Churn is the measure of the the amount of people who stop subscribing or buying a product over time. In situations where consumers are subscribing to a service it is important to measure how likely those people are to stop subscribing. In this demo, when churn is true, it will hold the value of 1. When a customer does not churn, it will hold a value of 0.

### Imports

In [None]:
%matplotlib inline
import scipy
import importlib
import os
import re
import sys
import matplotlib
from sklearn.utils import shuffle
from sklearn.metrics import confusion_matrix
from sklearn.metrics import accuracy_score, f1_score, recall_score, auc, precision_score, roc_auc_score, roc_curve
from sklearn.model_selection import cross_val_score
from collections import OrderedDict

## Data Collection

This phase of the project is where we connect to an external data stream such as a SQL database, an S3 bucket, or a simple CSV file so that we can gain access to our data.

In [None]:
churn_data = pd.read_hdf("C:\\Users\\elijah2352\\Downloads\\churndata.h5")
print(churn_data.head())

## Feature Engineering
One of the most important parts of the data scientist's workflow is that we have to create the right features for us to input into the machine learning algorithm.
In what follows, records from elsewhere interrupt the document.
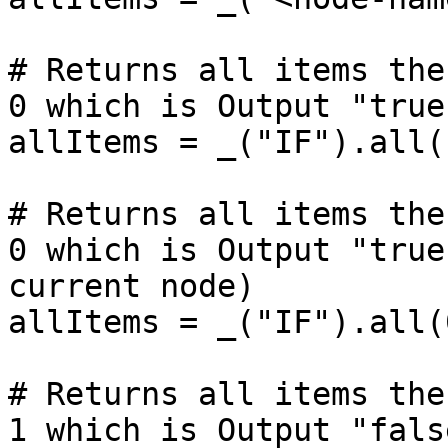
# Returns all items the
0 which is Output "true
allItems = _("IF").all()
# Returns all items the
0 which is Output "true
current node)

allItems = _("IF").all(
# Returns all items the
1 which is Output "fals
The idea is that we have to ensure that the features are in the correct format while also maximizing information and minimizing the number of features to avoid curse of dimensionality problems with the data. 

In [None]:
# First, we need to clean each column, including the column names
churn_exp = churn_data.copy()
churn_exp.rename(columns={'Churn?': 'Churn'}, inplace=True)

# Now, you have to clean the columns
churn_exp.loc[:, 'Churn'] = churn_exp.loc[:, 'Churn'].map(lambda x: re.sub('[.]',
    '', x))

# Now we need to convert the columns to something more usable. You also would need to know what columns need to be changed, 
# which can be a chore if you have hundreds of rows of data.

churn_exp.loc[:, 'VMail Plan'].replace('yes', 1, inplace=True)
churn_exp.loc[:, 'VMail Plan'].replace('no', 0, inplace=True)
churn_exp.loc[:, 'Int\'l Plan'].replace('yes', 1, inplace=True)
churn_exp.loc[:, 'Int\'l Plan'].replace('no', 0, inplace=True)

# Now, we have to change the labels that we have to predict:

churn_exp.loc[:, 'Churn'].replace('False', 0, inplace=True)
churn_exp.loc[:, 'Churn'].replace('True', 1, inplace=True)

# We now have to find and standardize the columns of the data for the algorithms like Logistic Regression.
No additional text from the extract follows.